Fierce and Fearless by Judy Tzu-Chun Wu and Gwendolyn Mink
This Barbie is a trailblazing legislator.
Fierce and Fearless is the first-ever biography of Patsy Takemoto Mink, best known as the legislative champion of Title IX. Patsy Takemoto Mink was the first woman of color and the first Asian American woman elected to Congress. Mink was an advocate for women and girls. She tirelessly defended Title IX, allowing girls to participate in school sports at the same level and importance as boys and men. “Every girl in Little League, every woman playing college sports, and every parent—including Michelle and myself—who watches their daughter on a field or in the classroom is forever grateful to the late Patsy Takemoto Mink.”—President Barack Obama, on posthumously awarding Mink the Presidential Medal of Freedom in 2014. Fierce and Fearless won the 2023 Mary Nickliss Prize in U.S. Women’s and/or Gender History.
Misogynoir: Where racism and sexism meet.
Moya Bailey first coined the term misogynoir and defined it as how anti-Black and misogynistic representation in media influences ideas about Black women culturally and in digital spaces. Bailey dives into the concept by highlighting black women’s ability to confront misogynoir on social media sites like Youtube, Facebook, Tumblr, and more. Focusing on queer and trans women, Misogynoir Transformed highlights the importance of carving out digital spaces for black women and creating communities built around black queer creators.

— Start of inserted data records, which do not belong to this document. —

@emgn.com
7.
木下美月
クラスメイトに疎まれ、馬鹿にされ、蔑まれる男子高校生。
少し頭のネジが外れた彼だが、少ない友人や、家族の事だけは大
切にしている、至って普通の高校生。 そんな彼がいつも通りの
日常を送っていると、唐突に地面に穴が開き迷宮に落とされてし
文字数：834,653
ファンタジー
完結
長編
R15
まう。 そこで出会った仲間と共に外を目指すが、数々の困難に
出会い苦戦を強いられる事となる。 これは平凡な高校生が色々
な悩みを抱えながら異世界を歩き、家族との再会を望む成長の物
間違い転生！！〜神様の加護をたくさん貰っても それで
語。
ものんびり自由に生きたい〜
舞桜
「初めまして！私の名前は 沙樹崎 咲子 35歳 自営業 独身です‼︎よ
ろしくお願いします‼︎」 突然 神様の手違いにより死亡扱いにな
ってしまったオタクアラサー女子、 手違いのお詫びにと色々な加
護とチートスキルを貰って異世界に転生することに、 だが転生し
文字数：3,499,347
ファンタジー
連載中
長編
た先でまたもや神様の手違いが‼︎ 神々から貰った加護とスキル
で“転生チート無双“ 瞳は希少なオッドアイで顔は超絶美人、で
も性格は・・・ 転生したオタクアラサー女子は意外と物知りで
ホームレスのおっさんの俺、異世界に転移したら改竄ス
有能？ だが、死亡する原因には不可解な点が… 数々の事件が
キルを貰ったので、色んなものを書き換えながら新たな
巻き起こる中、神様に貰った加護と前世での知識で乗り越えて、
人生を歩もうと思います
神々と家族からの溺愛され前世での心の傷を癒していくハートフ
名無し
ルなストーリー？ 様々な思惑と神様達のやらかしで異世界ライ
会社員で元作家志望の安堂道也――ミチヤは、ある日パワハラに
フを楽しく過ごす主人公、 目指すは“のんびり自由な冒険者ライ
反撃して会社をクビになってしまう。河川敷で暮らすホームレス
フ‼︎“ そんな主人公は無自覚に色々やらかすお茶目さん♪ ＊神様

This book is a love letter to black women, praising their ability to disrupt mainstream narratives, erase stereotypes, and reclaim their lives.
Published by our partner, Wits University Press, this book explores the possibility of a more loving type of masculinity in a society where structural violence and inequalities contribute to male violence. Ratele reflects on his own experiences as a partner, father, psychologist, and researcher in the field of men and masculinities. The book combines academic analysis with personal narratives, shedding light on the complexities of gender, intimacy, power, and the human need for love and care. Ratele argues for the evolution of masculinity and the capacity for men to show genuine loving care for each other and for women.
Coming soon…December 2023
The Pink Wave by William W. Parsons and Regina M. Matheson
I had to end this blog post with what (in my opinion) would be Barbie’s favorite book.
The Pink Wave explores how Trump’s election win and Hillary’s loss in 2016 motivated and inspired many women to enter politics. This book delves into why his victory motivated many women to run for office, the challenges women faced during their political campaigns, and the pink wave’s impact on women’s representation in politics. This book features insights from over 900 women while celebrating their impact and dedication to creating new opportunities for women in office.